Beyond Flesh: Queer Masculinities and Nationalism in Israeli Cinema
Raz Yosef
Yosef, Raz. "Beyond Flesh: Queer Masculinities and Nationalism in Israeli Cinema", Rutgers University Press, 2004.
Marginalizing Queerness for National Good
Amos Lassen
It has only been recent that Israel's cinema industry has become part of the world-wide movie business. When the state of Israel was established in 1948, making movies was far from a priority for the new country; it was more important to create a national identity. Zionism, the backbone of the nation was both a political and ideological program and movie making included a sexual identity which the country was not ready to embrace. When the country was ready to become involved in the world of cinema, the creation of a national identity caused all aspects of sexuality, including queerness to be marginalized. It was felt that the Jewish male body had to be nationalized and rescued from the polemics of anti-Semitism, scientific-medical discourse associating homosexuality with disease, madness, degeneracy, sexual perversity and felinity. The Zionist movement wanted to transform the nature of European Jewish masculinity and the early films that were made emphasized through both visual and narrative tropes the image of the super-masculine and militaristic-nation builder and this image depended heavily on the repudiation of the feminine side of men.
The new macho Jewish male became intertwined with attitudes of fathering children, racial improvement, masculine hygiene and perspectives from the Orient. This, in a sense, marginalized the population of Israel that came from the East--the Arab countries and north Africa. The new masculine Jewish male was Ashkenazi.

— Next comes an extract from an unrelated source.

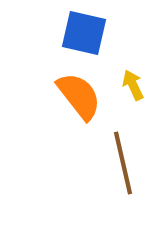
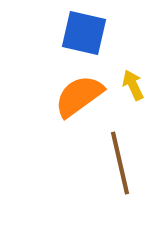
orange semicircle: rotated 88 degrees counterclockwise
brown line: moved 3 px left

Raz Yosef critiques the construction of masculinities and queerness in modern Israeli cinema and thereby successfully undertakes an investigation of male sexuality within the national culture of modern Israel. His book critically explores the complex and crucial role that Israeli cinema plays in the construction of heterosexual masculinity and how the homosexual element within Israel is marginalized in the attempt to build a national masculine identity. "Beyond Flesh" suggests a mode for the investigation of the role of male sexualities within a national culture and challenges the tendency that lies within modern critical discourses to look at race, sexuality and nationalism as separate issues. Raz claims that these must intersect and thereby open a space in between these categories in which subjectivity exists.